__What the task asks__
Locate the line that contains "In case you’re". Reproduce it and all following lines up to the end of the material, exactly and with nothing added.

__Information__
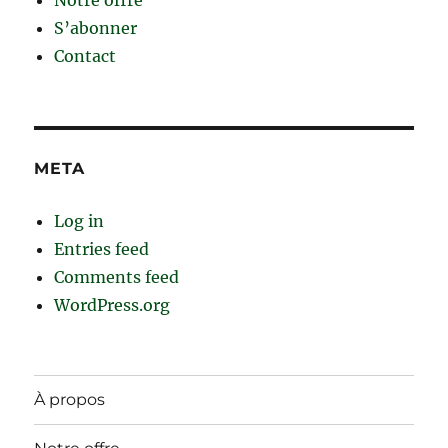
S’abonner
Contact
META
Log in
Entries feed
Comments feed
WordPress.org
À propos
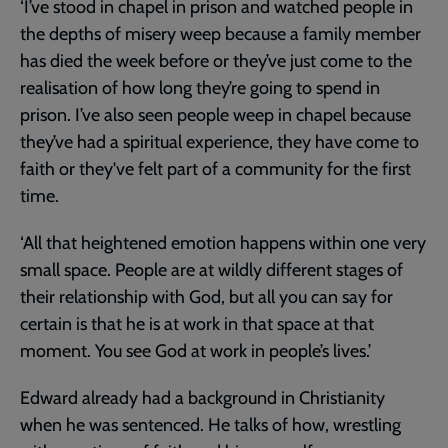
‘I’ve stood in chapel in prison and watched people in
the depths of misery weep because a family member
has died the week before or they’ve just come to the
realisation of how long they’re going to spend in
prison. I’ve also seen people weep in chapel because
they’ve had a spiritual experience, they have come to
faith or they've felt part of a community for the first
time.
‘All that heightened emotion happens within one very
small space. People are at wildly different stages of
their relationship with God, but all you can say for
certain is that he is at work in that space at that
moment. You see God at work in people’s lives.’
Edward already had a background in Christianity
when he was sentenced. He talks of how, wrestling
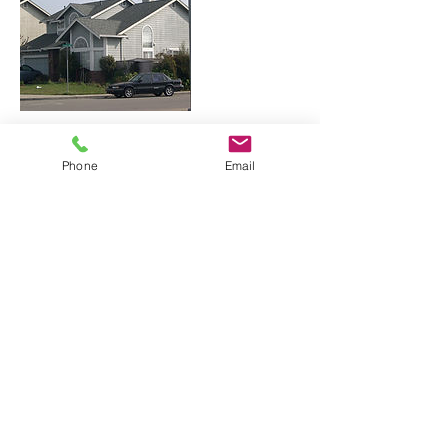
Contact Details
Phone
Email
+ 5108282232
info@roofingdoctor.com
Roofing Doctor, 屋顶检修,루핑,루핑 수리,
Roofing Contractor, Breton Pl, Newark, CA,
USA
Roofing Doctor - CONT LIC #1140558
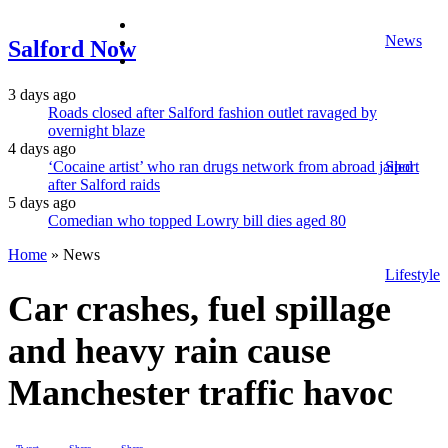
facebook
News
twitter
Salford Now
instagram
3 days ago
Roads closed after Salford fashion outlet ravaged by
overnight blaze
4 days ago
‘Cocaine artist’ who ran drugs network from abroad jailed
Sport
after Salford raids
5 days ago
Comedian who topped Lowry bill dies aged 80
Home
»
News
Lifestyle
Car crashes, fuel spillage
and heavy rain cause
Manchester traffic havoc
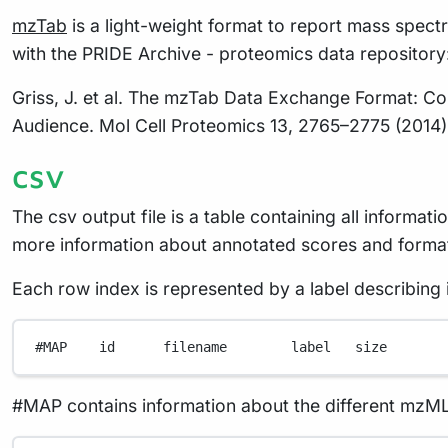
mzTab
is a light-weight format to report mass spectr
with the PRIDE Archive - proteomics data repository
Griss, J. et al. The mzTab Data Exchange Format: 
Audience. Mol Cell Proteomics 13, 2765–2775 (2014)
csv
The csv output file is a table containing all inform
more information about annotated scores and format
Each row index is represented by a label describing i
#MAP    id      filename        label   size
#MAP contains information about the different mzML f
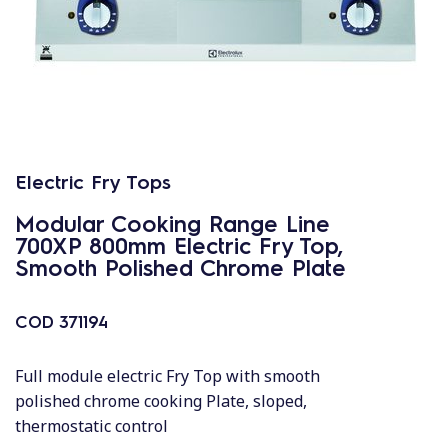
Electric Fry Tops
Modular Cooking Range Line
700XP 800mm Electric Fry Top,
Smooth Polished Chrome Plate
COD
371194
Full module electric Fry Top with smooth
polished chrome cooking Plate, sloped,
thermostatic control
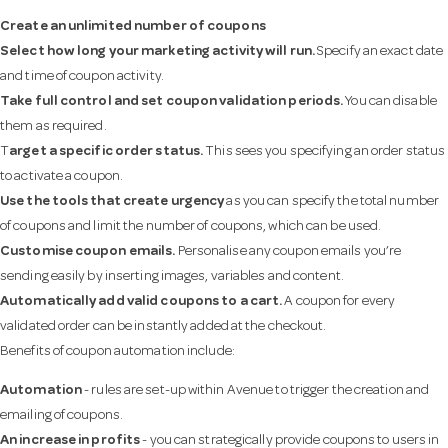
Create an unlimited number of coupons
Select how long your marketing activity will run.
Specify an exact date
and time of coupon activity.
Take full control and set coupon validation periods.
You can disable
them as required.
T
arget a specific order status.
This sees you specifying an order status
to activate a coupon.
Use the tools that create urgency
as you can specify the total number
of coupons and limit the number of coupons, which can be used.
Customise coupon emails.
Personalise any coupon emails you’re
sending easily by inserting images, variables and content.
Automatically add valid coupons to a cart.
A coupon for every
validated order can be instantly added at the checkout.
Benefits of coupon automation include:
Automation
- rules are set-up within Avenue to trigger the creation and
emailing of coupons.
An increase in profits
- you can strategically provide coupons to users in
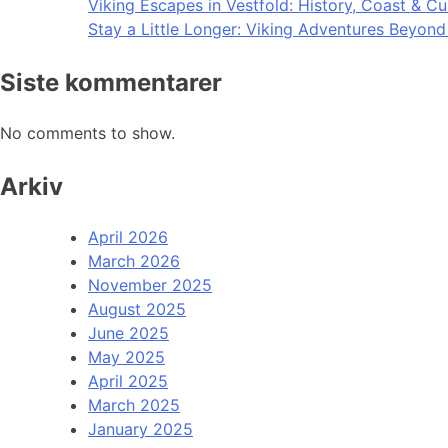
Viking Escapes in Vestfold: History, Coast & Cu
Stay a Little Longer: Viking Adventures Beyon
Siste kommentarer
No comments to show.
Arkiv
April 2026
March 2026
November 2025
August 2025
June 2025
May 2025
April 2025
March 2025
January 2025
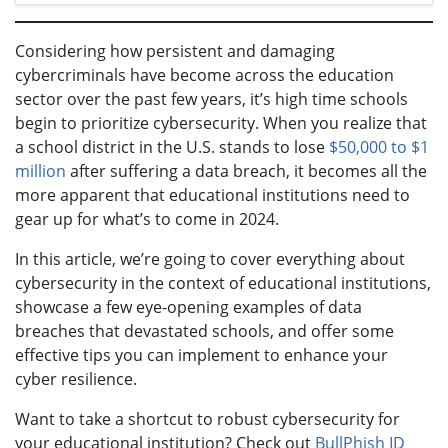
Considering how persistent and damaging
cybercriminals have become across the education
sector over the past few years, it’s high time schools
begin to prioritize cybersecurity. When you realize that
a school district in the U.S. stands to lose
$50,000 to $1
million
after suffering a data breach, it becomes all the
more apparent that educational institutions need to
gear up for what’s to come in 2024.
In this article, we’re going to cover everything about
cybersecurity in the context of educational institutions,
showcase a few eye-opening examples of data
breaches that devastated schools, and offer some
effective tips you can implement to enhance your
cyber resilience.
Want to take a shortcut to robust cybersecurity for
your educational institution? Check out
BullPhish ID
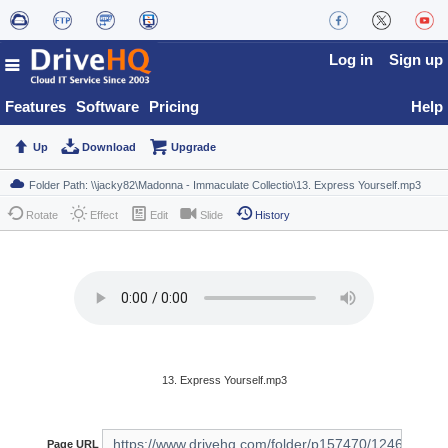
Log in
Sign up
Features
Software
Pricing
Help
Up
Download
Upgrade
Rotate
Effect
Edit
Slide
History
13. Express Yourself.mp3
Page URL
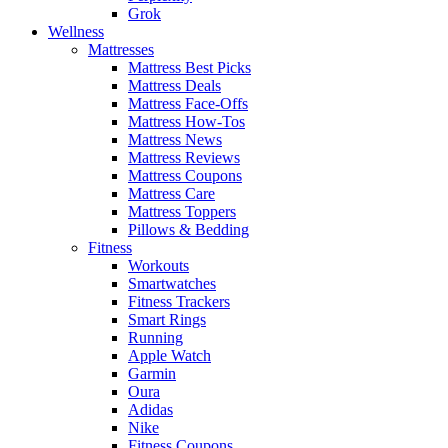
Grok
Wellness
Mattresses
Mattress Best Picks
Mattress Deals
Mattress Face-Offs
Mattress How-Tos
Mattress News
Mattress Reviews
Mattress Coupons
Mattress Care
Mattress Toppers
Pillows & Bedding
Fitness
Workouts
Smartwatches
Fitness Trackers
Smart Rings
Running
Apple Watch
Garmin
Oura
Adidas
Nike
Fitness Coupons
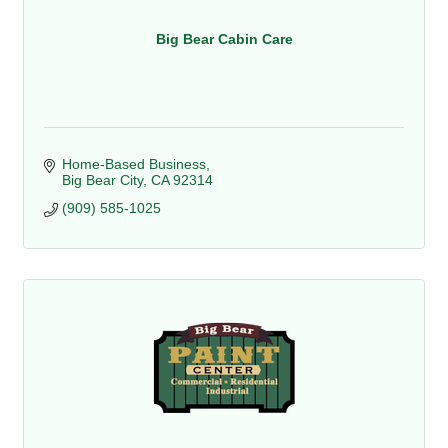
Big Bear Cabin Care
Home-Based Business
Big Bear City
CA
92314
(909) 585-1025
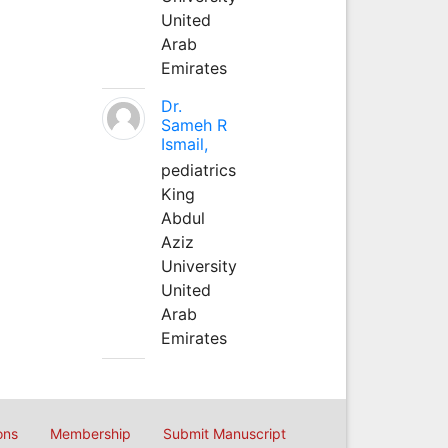
United
Arab
Emirates
Dr.
Sameh R
Ismail,
pediatrics
King
Abdul
Aziz
University
United
Arab
Emirates
ons
Membership
Submit Manuscript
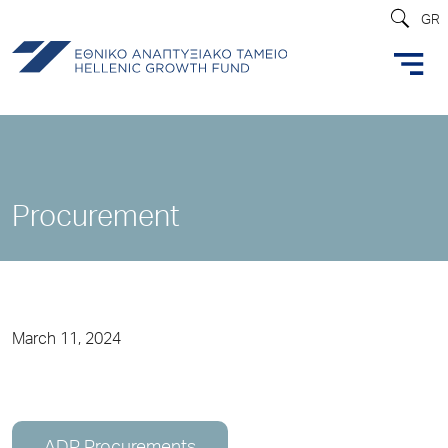
GR
Procurement
March 11, 2024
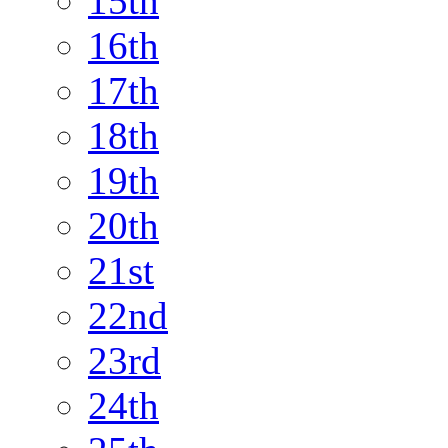
15th
16th
17th
18th
19th
20th
21st
22nd
23rd
24th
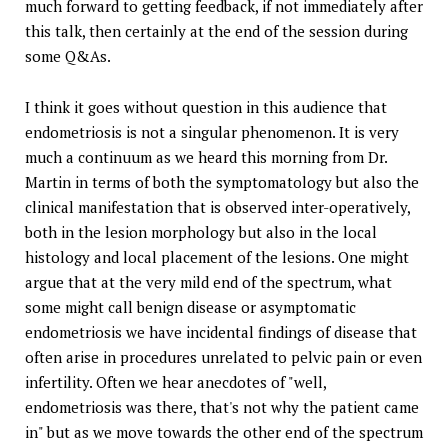
much forward to getting feedback, if not immediately after
this talk, then certainly at the end of the session during
some Q&As.
I think it goes without question in this audience that
endometriosis is not a singular phenomenon. It is very
much a continuum as we heard this morning from Dr.
Martin in terms of both the symptomatology but also the
clinical manifestation that is observed inter-operatively,
both in the lesion morphology but also in the local
histology and local placement of the lesions. One might
argue that at the very mild end of the spectrum, what
some might call benign disease or asymptomatic
endometriosis we have incidental findings of disease that
often arise in procedures unrelated to pelvic pain or even
infertility. Often we hear anecdotes of "well,
endometriosis was there, that's not why the patient came
in" but as we move towards the other end of the spectrum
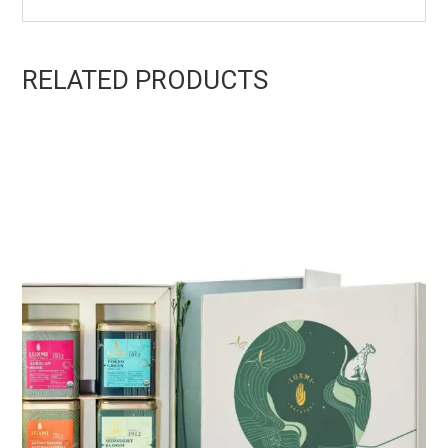
RELATED PRODUCTS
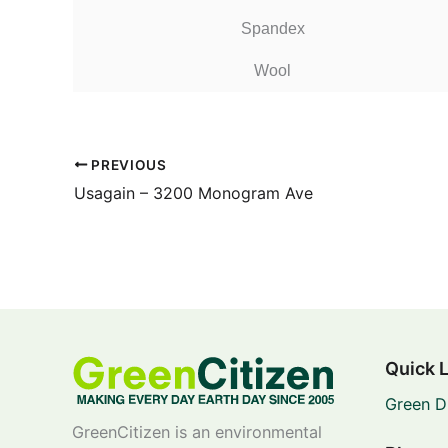
Spandex
Wool
PREVIOUS
Usagain – 3200 Monogram Ave
Quick 
Green D
GreenCitizen is an environmental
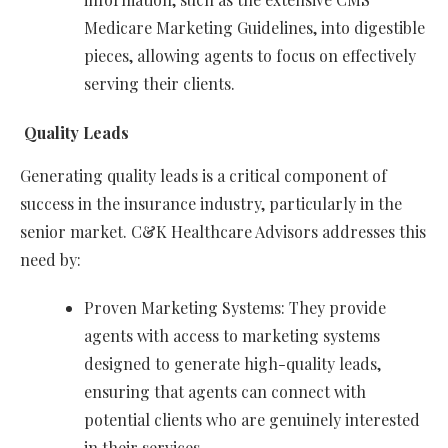
Medicare Marketing Guidelines, into digestible
pieces, allowing agents to focus on effectively
serving their clients.
Quality Leads
Generating quality leads is a critical component of
success in the insurance industry, particularly in the
senior market. C&K Healthcare Advisors addresses this
need by:
Proven Marketing Systems: They provide
agents with access to marketing systems
designed to generate high-quality leads,
ensuring that agents can connect with
potential clients who are genuinely interested
in their services.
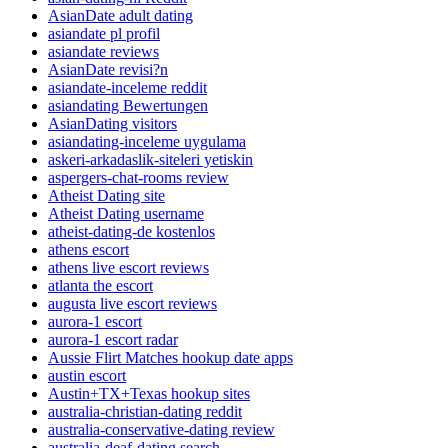
AsianDate adult dating
asiandate pl profil
asiandate reviews
AsianDate revisi?n
asiandate-inceleme reddit
asiandating Bewertungen
AsianDating visitors
asiandating-inceleme uygulama
askeri-arkadaslik-siteleri yetiskin
aspergers-chat-rooms review
Atheist Dating site
Atheist Dating username
atheist-dating-de kostenlos
athens escort
athens live escort reviews
atlanta the escort
augusta live escort reviews
aurora-1 escort
aurora-1 escort radar
Aussie Flirt Matches hookup date apps
austin escort
Austin+TX+Texas hookup sites
australia-christian-dating reddit
australia-conservative-dating review
australia-deaf-dating search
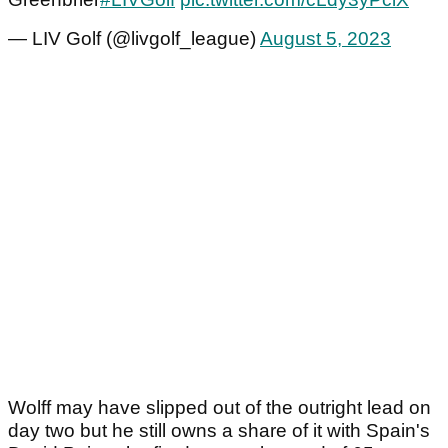
— LIV Golf (@livgolf_league)
August 5, 2023
Wolff may have slipped out of the outright lead on
day two but he still owns a share of it with Spain's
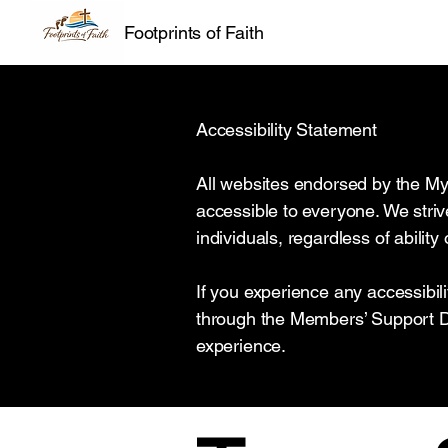
Footprints of Faith
Accessibility Statement
All websites endorsed by the My
accessible to everyone. We strive
individuals, regardless of abilit
If you experience any accessibil
through the Members’ Support Da
experience.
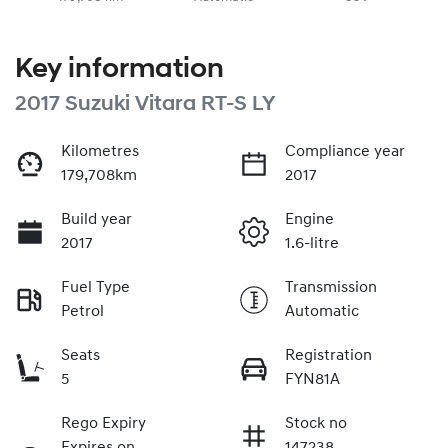
Key information
2017 Suzuki Vitara RT-S LY
Kilometres
Compliance year
179,708km
2017
Build year
Engine
2017
1.6-litre
Fuel Type
Transmission
Petrol
Automatic
Seats
Registration
5
FYN81A
Rego Expiry
Stock no
Expires on
147238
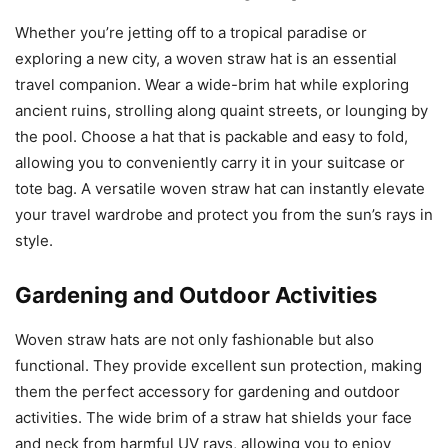
Whether you’re jetting off to a tropical paradise or
exploring a new city, a woven straw hat is an essential
travel companion. Wear a wide-brim hat while exploring
ancient ruins, strolling along quaint streets, or lounging by
the pool. Choose a hat that is packable and easy to fold,
allowing you to conveniently carry it in your suitcase or
tote bag. A versatile woven straw hat can instantly elevate
your travel wardrobe and protect you from the sun’s rays in
style.
Gardening and Outdoor Activities
Woven straw hats are not only fashionable but also
functional. They provide excellent sun protection, making
them the perfect accessory for gardening and outdoor
activities. The wide brim of a straw hat shields your face
and neck from harmful UV rays, allowing you to enjoy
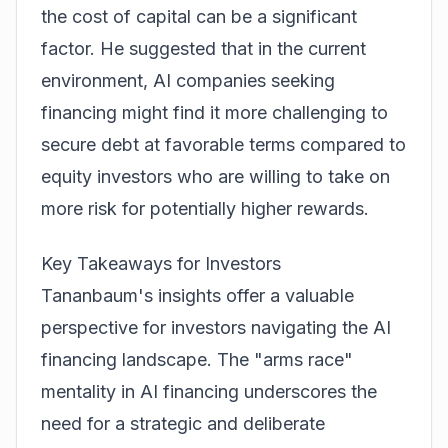
the cost of capital can be a significant
factor. He suggested that in the current
environment, AI companies seeking
financing might find it more challenging to
secure debt at favorable terms compared to
equity investors who are willing to take on
more risk for potentially higher rewards.
Key Takeaways for Investors
Tananbaum's insights offer a valuable
perspective for investors navigating the AI
financing landscape. The "arms race"
mentality in AI financing underscores the
need for a strategic and deliberate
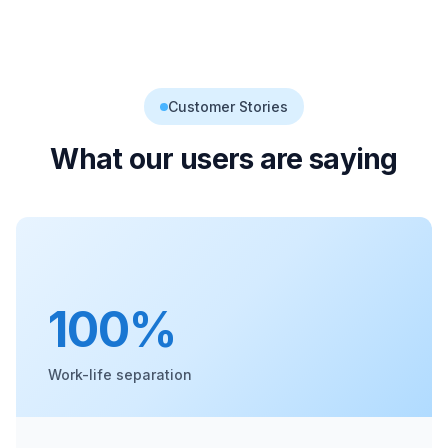
Customer Stories
What our users are saying
100%
Work-life separation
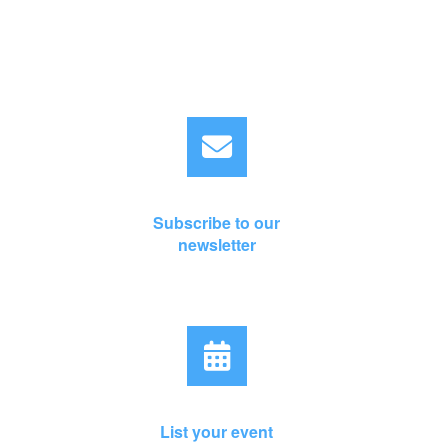
Subscribe to our
newsletter
List your event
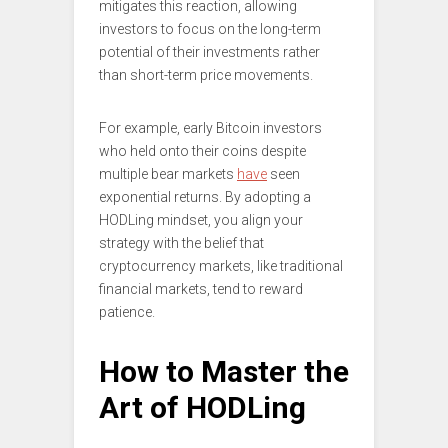
mitigates this reaction, allowing
investors to focus on the long-term
potential of their investments rather
than short-term price movements.
For example, early Bitcoin investors
who held onto their coins despite
multiple bear markets
have
seen
exponential returns. By adopting a
HODLing mindset, you align your
strategy with the belief that
cryptocurrency markets, like traditional
financial markets, tend to reward
patience.
How to Master the
Art of HODLing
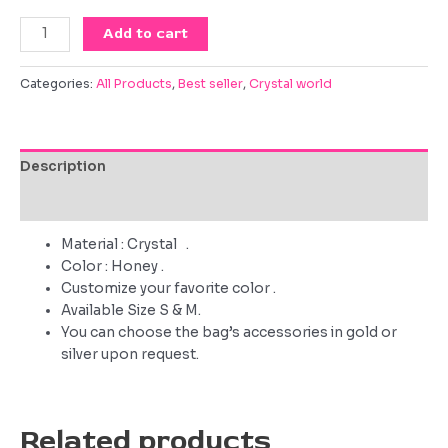
Queen
Add to cart
of
the
Categories:
All Products
,
Best seller
,
Crystal world
occasion
quantity
Description
Reviews (0)
Material : Crystal .
Color : Honey .
Customize your favorite color .
Available Size S & M.
You can choose the bag’s accessories in gold or
silver upon request.
Related products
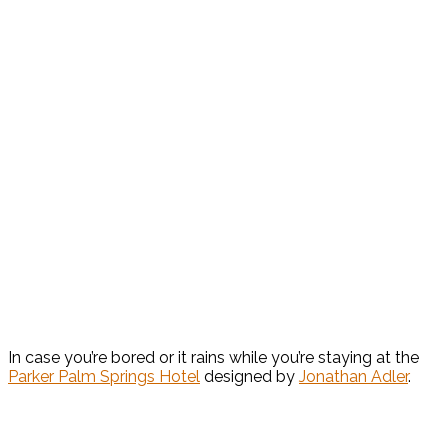
In case you’re bored or it rains while you’re staying at the
Parker Palm Springs Hotel
designed by
Jonathan Adler
.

__Task response__
In case you’re bored or it rains while you’re staying at the
Parker Palm Springs Hotel
designed by
Jonathan Adler
.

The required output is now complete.